杜瑜便道,既是如此,那就给他小支兵马,打小的战役,总而言之,可以先从小规模来历练他,考验他,但绝不要干涉他的行动,让他认为不信任他的战术。

独孤猗说不过他,答应一试。

这一试,便是一遇风云便化龙,果真人如其来,做了青崖之上盘旋九天的神龙将军,一仗打的更比一仗精彩。

龙青崖年纪轻轻,却无所畏惧,叫他三千人打三万人也眼眨都不眨,那一夫当关万夫莫开的气势,绝非凡人可比,更叫己方士气大振,而让敌方望之胆寒。

正所谓是:若有九重凌云气,敢以青竹丈杀虎。

龙青崖到来之前,独孤猗之势力,虽然波折甚多,但总体来看,也是逐渐扩大,并且差不多算是稳中有增,而他来之后,那便是突飞猛进的地盘扩大。

百战不殆不是夸张的形容词,而是事实描述。

纷争天下说到底也不过是看一战之后谁赢谁输,若拥有一位不败将军,势如破竹岂是虚言。

只是独孤猗心结难消——便早有言道,他之念头一旦生出便很难消除,他最开始对龙青崖的不满,并未随着时间消散,反而根深蒂固。

但他真心为龙青崖的赫赫战功大肆封赏,真心为龙青崖效忠于他而得意洋洋时,也真心为龙青崖的劳苦功高,担忧无比。

只是找不到打压他的机会,又不敢叫人知晓——或者说,不想叫人知晓他身为主公,大功未成就容不下最大功臣,那不是叫人看笑话么。

每每忍不下去,只能私底下找杜瑜这个最信任的表弟抱怨:

“你和居乐贤两个人,动动嘴倒是轻松,可知道我有多难过,有没有想过,若有一天他的将军封无可封,他统领的兵马增无可增,又该怎么办,届时要不要孤直接把主公王位让给他算了,或者,若老子真做了皇帝,豁,一拉出来他的功劳比老子还大,那要不要皇帝位置给他做。
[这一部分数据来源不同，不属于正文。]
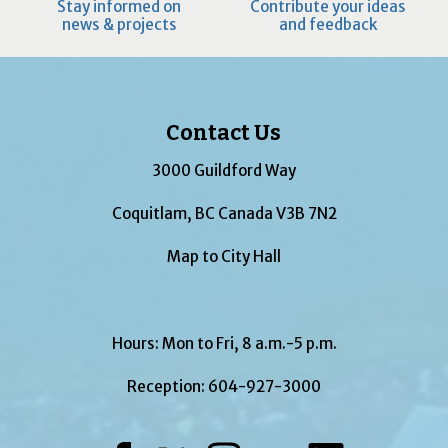
Stay informed on
Contribute your ideas
news & projects
and feedback
Contact Us
3000 Guildford Way
Coquitlam, BC Canada V3B 7N2
Map to City Hall
Hours: Mon to Fri, 8 a.m.-5 p.m.
Reception:
604-927-3000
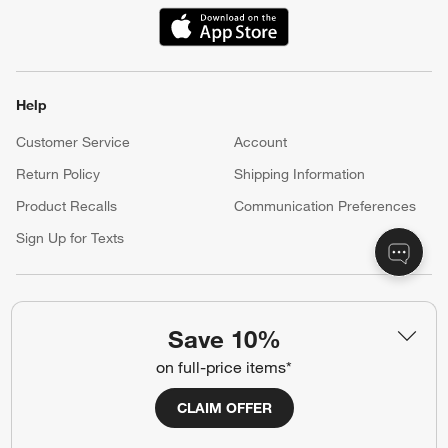
Our iOS App
Shop exclusive first looks, get personalized alerts and manage
your registry faster and easier than ever before.
(Opens in new window)
Help
Customer Service
Account
Return Policy
Shipping Information
Save 10%
Product Recalls
Communication Preferences
on full-price items*
Sign Up for Texts
CLAIM OFFER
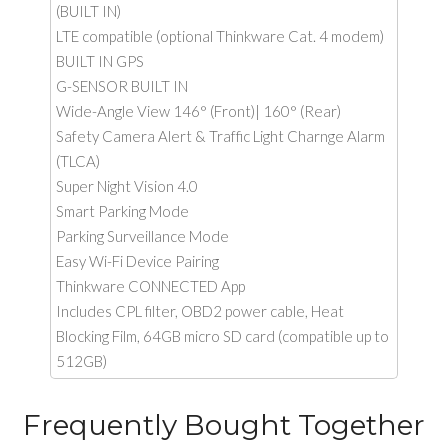
(BUILT IN)
LTE compatible (optional Thinkware Cat. 4 modem)
BUILT IN GPS
G-SENSOR BUILT IN
Wide-Angle View 146° (Front)| 160° (Rear)
Safety Camera Alert & Traffic Light Charnge Alarm
(TLCA)
Super Night Vision 4.0
Smart Parking Mode
Parking Surveillance Mode
Easy Wi-Fi Device Pairing
Thinkware CONNECTED App
Includes CPL filter, OBD2 power cable, Heat
Blocking Film, 64GB micro SD card (compatible up to
512GB)
Frequently Bought Together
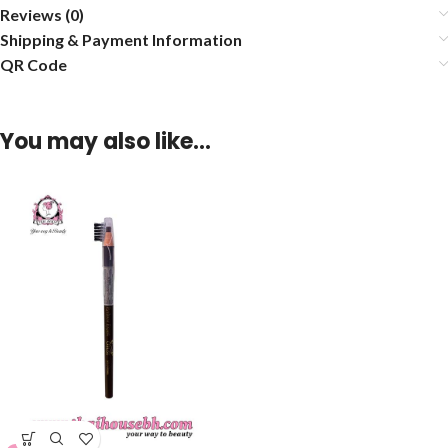
Reviews (0)
Shipping & Payment Information
QR Code
You may also like…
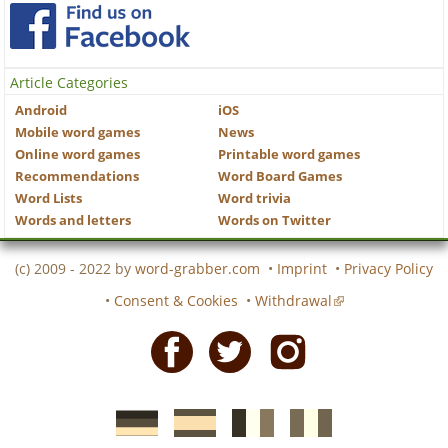
Article Categories
Android
iOS
Mobile word games
News
Online word games
Printable word games
Recommendations
Word Board Games
Word Lists
Word trivia
Words and letters
Words on Twitter
(c) 2009 - 2022 by
word-grabber.com
•
Imprint
•
Privacy Policy
•
Consent & Cookies
•
Withdrawal
Facebook
Twitter
Instagram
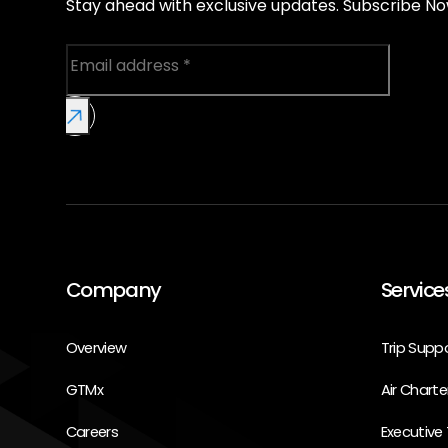
Stay ahead with exclusive updates. Subscribe No
Company
Service
Overview
Trip Supp
GTMx
Air Charte
Careers
Executive 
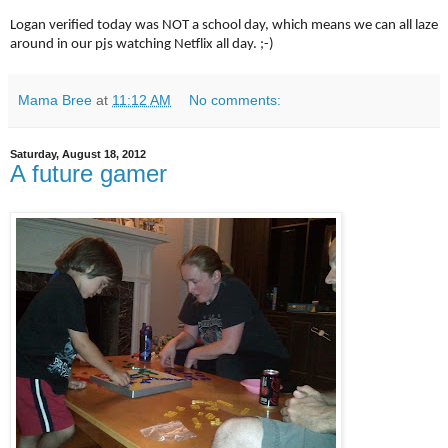
Logan verified today was NOT a school day, which means we can all laze
around in our pjs watching Netflix all day. ;-)
Mama Bree
at
11:12 AM
No comments:
Saturday, August 18, 2012
A future gamer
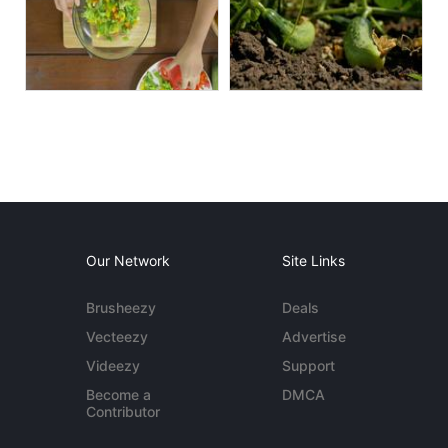
Our Network
Site Links
Brusheezy
Deals
Vecteezy
Advertise
Videezy
Support
Become a
DMCA
Contributor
”

杜瑜虽然永远不会背叛他,但也永远不会说好听话。

听到他的担忧,便露出鄙夷的目光,感觉这个话题相当之无聊,不明白他的忧虑何来:

“王上就是王上,皇帝就是皇帝,功劳再大也是臣子良将,只需要彻记这一点,又有什么可担忧的呢。”

“便如我一样,大家传言说我和王上平起平坐,享受一样的待遇,难不成将来王上做了皇帝,我也来做个平起平坐的并肩王,王上也担忧我会夺位么。”

独孤猗便哎了一声,觉得他真是偏心的很:

“我当然不会担心你,但你又不是他,人心岂能并论,你现在倒是总想着他说话。”

“我只是实话实说罢了。”

杜瑜叹息道:

“王上若不担忧我会夺位,又何必担忧他呢,龙青崖他所追求的,并非是九五之尊,而是心折首肯的赞扬认同啊,甚至只需要夸他兵法上的才能,就能让他听之任之,与王上而言,也不过是动动嘴而已,有什么困难呢。”

独孤猗便开始顾左右而言他,叫杜瑜头疼,只好多劝几句,好说歹说,总是答应不再有这种念头——

虽然还是会时不时抽风发作一场,但杜瑜想着,就这样吧,什么时候犯病再什么时候敲打,也不是什么大不了的事。

可说到做到,谁又能真正一诺千金,从一而终呢。

况且,就连杜瑜也没活到最后,来印证他自己的说辞。

又如何能保证心有芥蒂的皇帝,与功高倨傲的将军,真能互相信任到最后呢。